## DIRECTIONS FOR THIS TASK
What you return should match every record exactly, with the images removed.

## INFORMATION
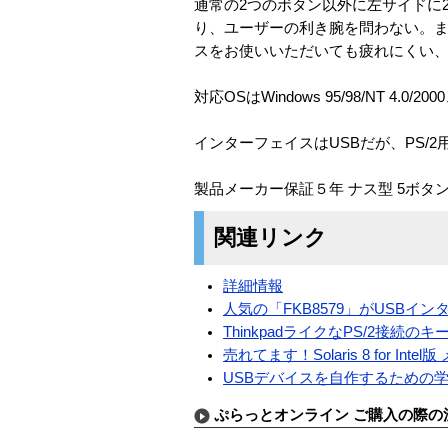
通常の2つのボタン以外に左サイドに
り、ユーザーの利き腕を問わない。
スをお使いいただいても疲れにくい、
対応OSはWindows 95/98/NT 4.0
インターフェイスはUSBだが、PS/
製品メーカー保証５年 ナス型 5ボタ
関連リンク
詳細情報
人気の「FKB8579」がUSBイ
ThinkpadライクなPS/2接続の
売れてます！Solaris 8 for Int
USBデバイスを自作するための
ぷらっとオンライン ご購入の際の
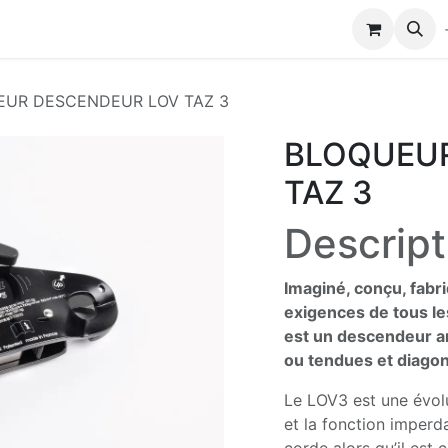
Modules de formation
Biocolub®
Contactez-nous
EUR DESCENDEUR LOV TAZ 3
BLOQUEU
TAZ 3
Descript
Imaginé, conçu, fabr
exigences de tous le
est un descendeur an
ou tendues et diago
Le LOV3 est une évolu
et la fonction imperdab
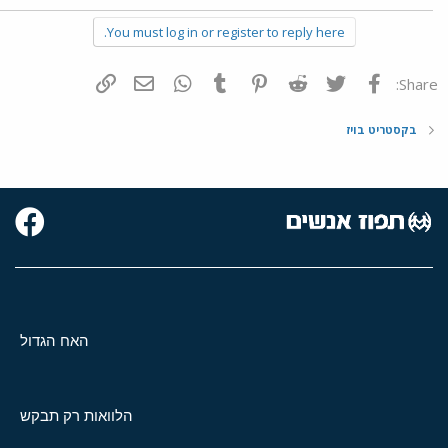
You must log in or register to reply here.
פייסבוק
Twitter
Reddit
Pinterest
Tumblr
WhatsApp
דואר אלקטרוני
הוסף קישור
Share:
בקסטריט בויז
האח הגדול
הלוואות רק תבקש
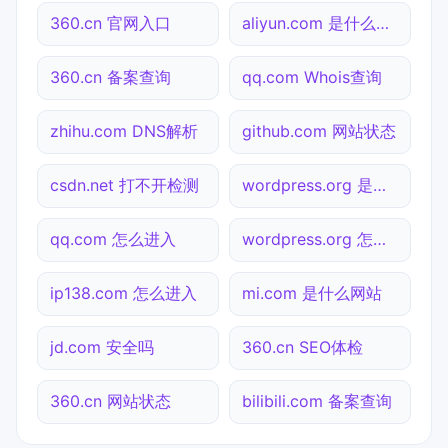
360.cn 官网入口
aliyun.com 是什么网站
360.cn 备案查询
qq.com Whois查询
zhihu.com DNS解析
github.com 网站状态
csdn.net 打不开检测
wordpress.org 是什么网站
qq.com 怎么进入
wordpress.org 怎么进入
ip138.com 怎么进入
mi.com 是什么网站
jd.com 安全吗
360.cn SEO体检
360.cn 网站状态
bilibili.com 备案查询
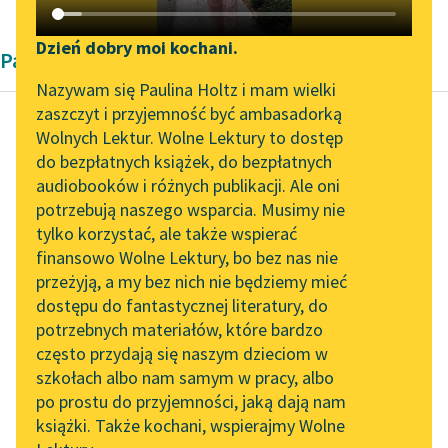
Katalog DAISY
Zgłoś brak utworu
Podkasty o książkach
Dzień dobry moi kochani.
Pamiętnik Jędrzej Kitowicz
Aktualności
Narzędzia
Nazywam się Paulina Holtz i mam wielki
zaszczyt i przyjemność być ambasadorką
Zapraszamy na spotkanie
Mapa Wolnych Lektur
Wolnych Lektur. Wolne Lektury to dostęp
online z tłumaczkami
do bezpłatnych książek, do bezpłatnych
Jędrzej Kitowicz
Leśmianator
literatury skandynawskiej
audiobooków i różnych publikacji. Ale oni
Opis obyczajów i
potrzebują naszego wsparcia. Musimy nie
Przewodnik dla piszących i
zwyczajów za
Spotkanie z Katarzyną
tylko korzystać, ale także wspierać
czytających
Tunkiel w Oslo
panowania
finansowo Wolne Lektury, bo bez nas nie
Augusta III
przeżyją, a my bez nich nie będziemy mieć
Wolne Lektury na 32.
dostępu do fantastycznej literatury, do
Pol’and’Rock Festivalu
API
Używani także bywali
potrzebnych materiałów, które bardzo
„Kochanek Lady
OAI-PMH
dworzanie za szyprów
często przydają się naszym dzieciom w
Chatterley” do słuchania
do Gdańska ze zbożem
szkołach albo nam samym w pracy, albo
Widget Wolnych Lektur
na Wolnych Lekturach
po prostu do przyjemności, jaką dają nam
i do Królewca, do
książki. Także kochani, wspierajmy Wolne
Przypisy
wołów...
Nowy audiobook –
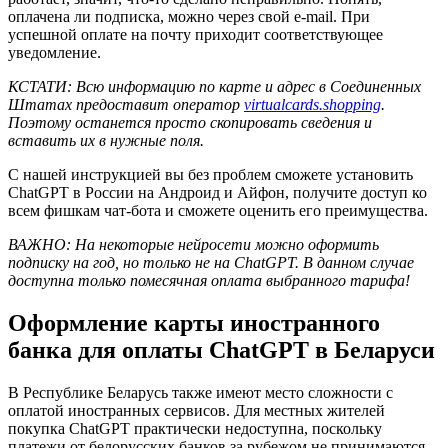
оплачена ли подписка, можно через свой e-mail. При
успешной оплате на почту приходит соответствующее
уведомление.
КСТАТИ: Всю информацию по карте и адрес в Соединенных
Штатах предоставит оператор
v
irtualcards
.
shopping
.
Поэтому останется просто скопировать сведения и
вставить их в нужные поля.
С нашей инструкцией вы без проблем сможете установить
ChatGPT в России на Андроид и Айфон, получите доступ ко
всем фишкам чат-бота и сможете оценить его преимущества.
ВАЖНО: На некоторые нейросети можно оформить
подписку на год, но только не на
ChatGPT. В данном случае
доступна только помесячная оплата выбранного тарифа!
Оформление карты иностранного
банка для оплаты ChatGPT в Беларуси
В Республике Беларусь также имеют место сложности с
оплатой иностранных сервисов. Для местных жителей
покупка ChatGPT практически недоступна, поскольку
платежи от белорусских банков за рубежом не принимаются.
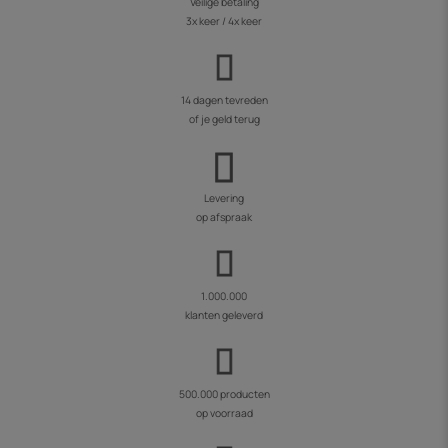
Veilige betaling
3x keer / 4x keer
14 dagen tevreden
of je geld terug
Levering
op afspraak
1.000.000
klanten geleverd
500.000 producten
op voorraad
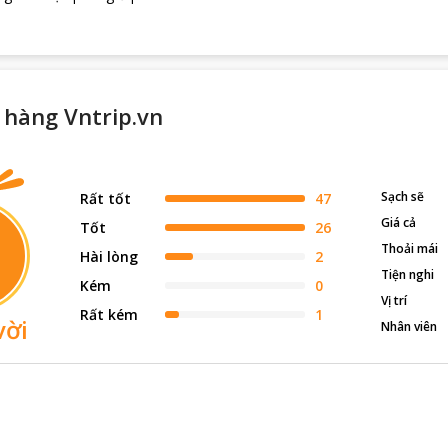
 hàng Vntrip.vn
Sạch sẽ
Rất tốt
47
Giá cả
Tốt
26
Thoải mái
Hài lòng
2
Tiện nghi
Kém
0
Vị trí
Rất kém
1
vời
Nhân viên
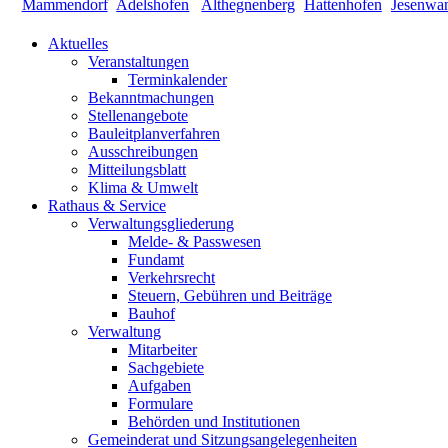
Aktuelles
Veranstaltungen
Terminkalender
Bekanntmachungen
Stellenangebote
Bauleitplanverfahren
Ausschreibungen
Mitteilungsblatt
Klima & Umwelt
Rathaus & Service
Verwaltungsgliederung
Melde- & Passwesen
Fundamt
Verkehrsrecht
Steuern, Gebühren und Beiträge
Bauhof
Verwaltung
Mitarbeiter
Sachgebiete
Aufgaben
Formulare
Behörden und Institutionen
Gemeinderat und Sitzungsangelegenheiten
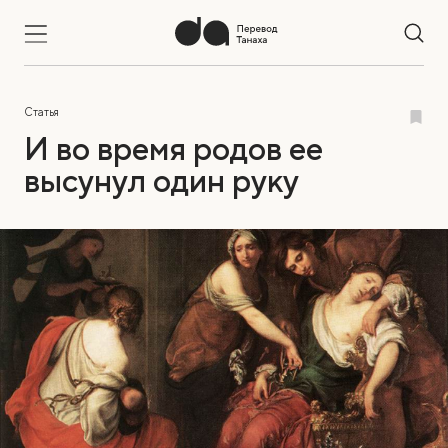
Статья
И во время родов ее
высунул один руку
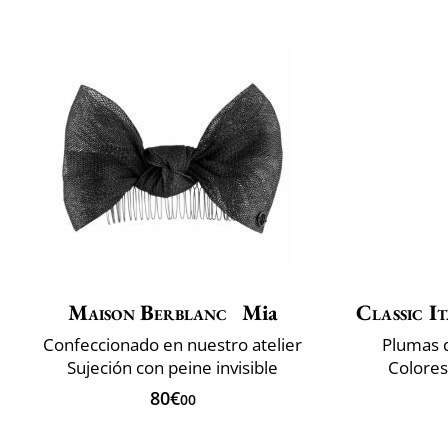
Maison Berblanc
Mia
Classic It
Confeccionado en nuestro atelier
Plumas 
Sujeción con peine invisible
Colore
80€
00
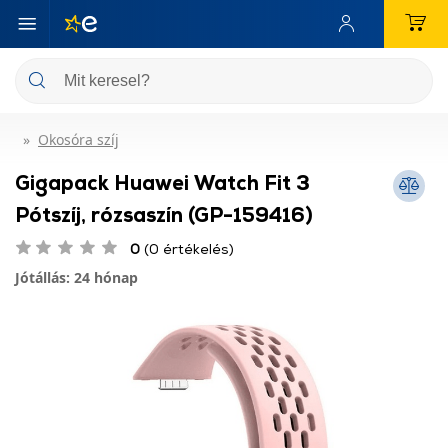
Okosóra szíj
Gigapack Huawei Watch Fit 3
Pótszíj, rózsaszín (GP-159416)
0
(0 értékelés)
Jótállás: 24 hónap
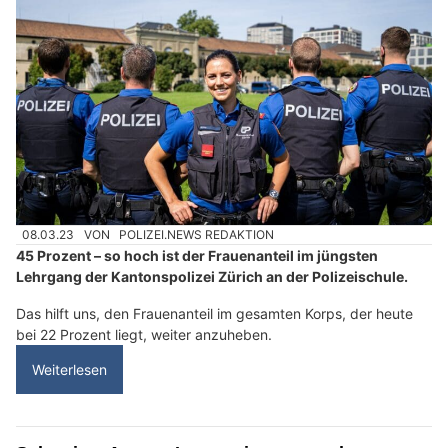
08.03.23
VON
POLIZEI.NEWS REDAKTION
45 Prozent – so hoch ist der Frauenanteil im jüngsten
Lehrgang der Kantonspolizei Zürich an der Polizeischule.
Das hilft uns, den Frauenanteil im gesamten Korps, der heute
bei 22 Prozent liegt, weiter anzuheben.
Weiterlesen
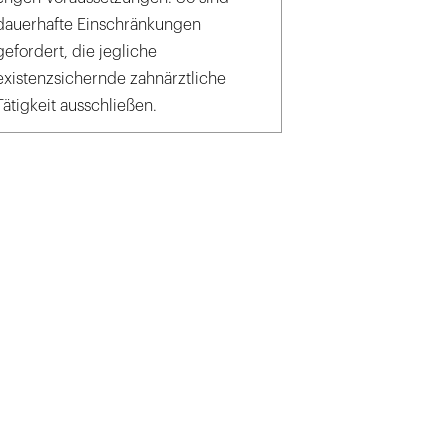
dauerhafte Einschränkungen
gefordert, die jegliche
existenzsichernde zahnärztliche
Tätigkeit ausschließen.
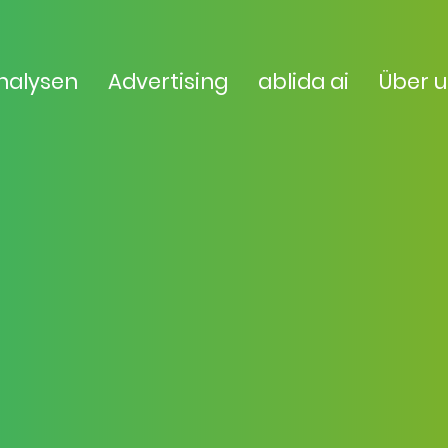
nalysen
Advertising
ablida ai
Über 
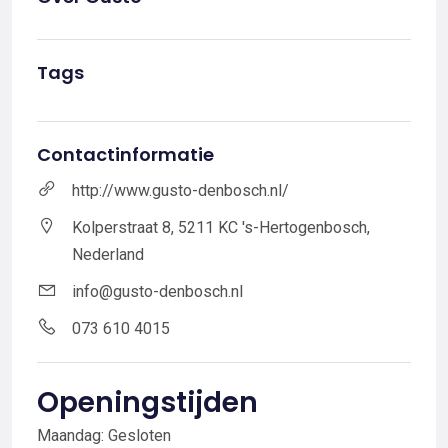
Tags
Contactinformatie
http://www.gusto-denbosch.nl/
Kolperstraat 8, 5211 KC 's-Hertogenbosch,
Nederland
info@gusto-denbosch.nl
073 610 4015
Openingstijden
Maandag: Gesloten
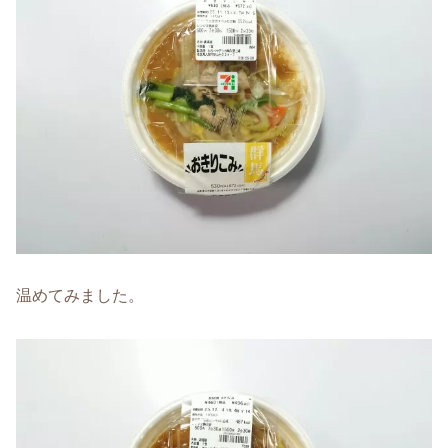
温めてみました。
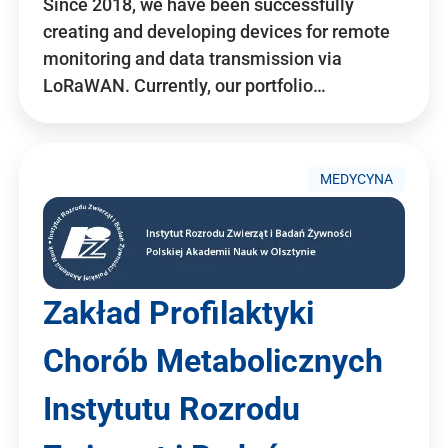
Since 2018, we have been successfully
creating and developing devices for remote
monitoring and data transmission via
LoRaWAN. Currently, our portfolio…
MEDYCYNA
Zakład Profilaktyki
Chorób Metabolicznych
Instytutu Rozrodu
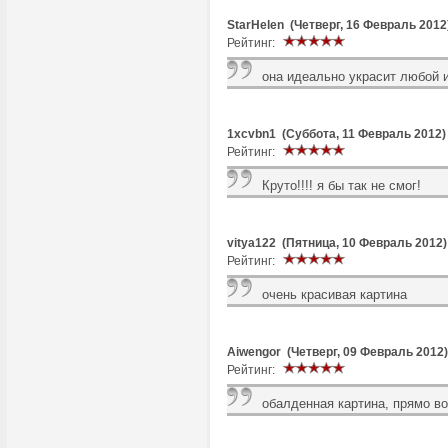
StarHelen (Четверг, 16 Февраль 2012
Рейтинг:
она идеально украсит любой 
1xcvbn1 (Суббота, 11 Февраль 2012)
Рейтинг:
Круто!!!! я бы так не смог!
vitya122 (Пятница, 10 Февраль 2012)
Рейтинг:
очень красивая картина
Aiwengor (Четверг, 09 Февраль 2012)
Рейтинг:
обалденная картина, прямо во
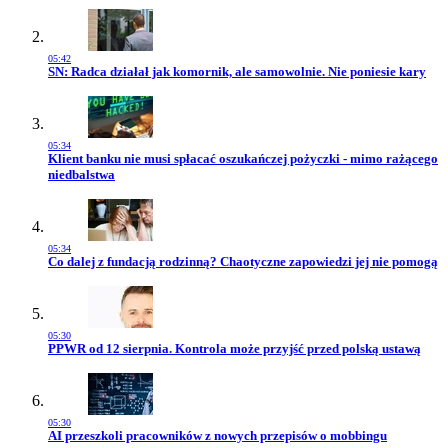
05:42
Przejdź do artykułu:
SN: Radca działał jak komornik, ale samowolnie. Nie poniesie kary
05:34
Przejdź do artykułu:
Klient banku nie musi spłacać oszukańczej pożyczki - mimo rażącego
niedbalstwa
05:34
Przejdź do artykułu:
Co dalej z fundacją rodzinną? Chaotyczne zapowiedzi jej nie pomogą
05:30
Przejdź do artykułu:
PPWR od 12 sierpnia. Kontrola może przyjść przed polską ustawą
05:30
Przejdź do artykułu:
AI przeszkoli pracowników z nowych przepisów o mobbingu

## RESULT OF THIS EXERCISE
通常の2つのボタン以外に左サイドに
り、ユーザーの利き腕を問わない。
スをお使いいただいても疲れにくい、
対応OSはWindows 95/98/NT 4.0
インターフェイスはUSBだが、PS/
製品メーカー保証５年 ナス型 5ボタ
関連リンク
詳細情報
人気の「FKB8579」がUSBイ
ThinkpadライクなPS/2接続の
売れてます！Solaris 8 for Int
USBデバイスを自作するための
ぷらっとオンライン ご購入の際の
Modules de formation
Biocolub®
Contactez-nous
EUR DESCENDEUR LOV TAZ 3
BLOQUEU
TAZ 3
Descript
Imaginé, conçu, fabr
exigences de tous le
est un descendeur an
ou tendues et diago
Le LOV3 est une évolu
et la fonction imperdab
You must log in or register to reply here.
פייסבוק
Twitter
Reddit
Pinterest
Tumblr
WhatsApp
דואר אלקטרוני
הוסף קישור
Share:
בקסטריט בויז
האח הגדול
הלוואות רק תבקש
360.cn 官网入口
aliyun.com 是什么网站
360.cn 备案查询
qq.com Whois查询
zhihu.com DNS解析
github.com 网站状态
csdn.net 打不开检测
wordpress.org 是什么网站
qq.com 怎么进入
wordpress.org 怎么进入
ip138.com 怎么进入
mi.com 是什么网站
jd.com 安全吗
360.cn SEO体检
360.cn 网站状态
bilibili.com 备案查询
Katalog DAISY
Zgłoś brak utworu
Podkasty o książkach
Dzień dobry moi kochani.
Pamiętnik Jędrzej Kitowicz
Aktualności
Narzędzia
Nazywam się Paulina Holtz i mam wielki
zaszczyt i przyjemność być ambasadorką
Zapraszamy na spotkanie
Mapa Wolnych Lektur
Wolnych Lektur. Wolne Lektury to dostęp
online z tłumaczkami
do bezpłatnych książek, do bezpłatnych
Jędrzej Kitowicz
Leśmianator
literatury skandynawskiej
audiobooków i różnych publikacji. Ale oni
Opis obyczajów i
potrzebują naszego wsparcia. Musimy nie
Przewodnik dla piszących i
zwyczajów za
Spotkanie z Katarzyną
tylko korzystać, ale także wspierać
czytających
Tunkiel w Oslo
panowania
finansowo Wolne Lektury, bo bez nas nie
Augusta III
przeżyją, a my bez nich nie będziemy mieć
Wolne Lektury na 32.
dostępu do fantastycznej literatury, do
Pol’and’Rock Festivalu
API
Używani także bywali
potrzebnych materiałów, które bardzo
„Kochanek Lady
OAI-PMH
dworzanie za szyprów
często przydają się naszym dzieciom w
Chatterley” do słuchania
do Gdańska ze zbożem
szkołach albo nam samym w pracy, albo
Widget Wolnych Lektur
na Wolnych Lekturach
po prostu do przyjemności, jaką dają nam
i do Królewca, do
książki. Także kochani, wspierajmy Wolne
Przypisy
wołów...
Nowy audiobook –
оплачена ли подписка, можно через свой e-mail. При
успешной оплате на почту приходит соответствующее
уведомление.
КСТАТИ: Всю информацию по карте и адрес в Соединенных
Штатах предоставит оператор
v
irtualcards
.
shopping
.
Поэтому останется просто скопировать сведения и
вставить их в нужные поля.
С нашей инструкцией вы без проблем сможете установить
ChatGPT в России на Андроид и Айфон, получите доступ ко
всем фишкам чат-бота и сможете оценить его преимущества.
ВАЖНО: На некоторые нейросети можно оформить
подписку на год, но только не на
ChatGPT. В данном случае
доступна только помесячная оплата выбранного тарифа!
Оформление карты иностранного
банка для оплаты ChatGPT в Беларуси
В Республике Беларусь также имеют место сложности с
оплатой иностранных сервисов. Для местных жителей
покупка ChatGPT практически недоступна, поскольку
платежи от белорусских банков за рубежом не принимаются.
Veilige betaling
3x keer / 4x keer
14 dagen tevreden
of je geld terug
Levering
op afspraak
1.000.000
klanten geleverd
500.000 producten
op voorraad
 hàng Vntrip.vn
Sạch sẽ
Rất tốt
47
Giá cả
Tốt
26
Thoải mái
Hài lòng
2
Tiện nghi
Kém
0
Vị trí
Rất kém
1
vời
Nhân viên
Aktuelles
Veranstaltungen
Terminkalender
Bekanntmachungen
Stellenangebote
Bauleitplanverfahren
Ausschreibungen
Mitteilungsblatt
Klima & Umwelt
Rathaus & Service
Verwaltungsgliederung
Melde- & Passwesen
Fundamt
Verkehrsrecht
Steuern, Gebühren und Beiträge
Bauhof
Verwaltung
Mitarbeiter
Sachgebiete
Aufgaben
Formulare
Behörden und Institutionen
Gemeinderat und Sitzungsangelegenheiten
Статья
И во время родов ее
высунул один руку
Maison Berblanc
Mia
Classic It
Confeccionado en nuestro atelier
Plumas 
Sujeción con peine invisible
Colore
80€
00
Okosóra szíj
Gigapack Huawei Watch Fit 3
Pótszíj, rózsaszín (GP-159416)
0
(0 értékelés)
Jótállás: 24 hónap
08.03.23
VON
POLIZEI.NEWS REDAKTION
45 Prozent – so hoch ist der Frauenanteil im jüngsten
Lehrgang der Kantonspolizei Zürich an der Polizeischule.
Das hilft uns, den Frauenanteil im gesamten Korps, der heute
bei 22 Prozent liegt, weiter anzuheben.
Weiterlesen
dauerhafte Einschränkungen
gefordert, die jegliche
existenzsichernde zahnärztliche
Tätigkeit ausschließen.
nalysen
Advertising
ablida ai
Über 
Tags
Contactinformatie
http://www.gusto-denbosch.nl/
Kolperstraat 8, 5211 KC 's-Hertogenbosch,
Nederland
info@gusto-denbosch.nl
073 610 4015
Openingstijden
Maandag: Gesloten
温めてみました。
Since 2018, we have been successfully
creating and developing devices for remote
monitoring and data transmission via
LoRaWAN. Currently, our portfolio…
MEDYCYNA
Zakład Profilaktyki
Chorób Metabolicznych
Instytutu Rozrodu
StarHelen (Четверг, 16 Февраль 2012
Рейтинг:
она идеально украсит любой 
1xcvbn1 (Суббота, 11 Февраль 2012)
Рейтинг:
Круто!!!! я бы так не смог!
vitya122 (Пятница, 10 Февраль 2012)
Рейтинг:
очень красивая картина
Aiwengor (Четверг, 09 Февраль 2012)
Рейтинг:
обалденная картина, прямо во
05:42
Przejdź do artykułu:
SN: Radca działał jak komornik, ale samowolnie. Nie poniesie kary
05:34
Przejdź do artykułu:
Klient banku nie musi spłacać oszukańczej pożyczki - mimo rażącego
niedbalstwa
05:34
Przejdź do artykułu:
Co dalej z fundacją rodzinną? Chaotyczne zapowiedzi jej nie pomogą
05:30
Przejdź do artykułu:
PPWR od 12 sierpnia. Kontrola może przyjść przed polską ustawą
05:30
Przejdź do artykułu:
AI przeszkoli pracowników z nowych przepisów o mobbingu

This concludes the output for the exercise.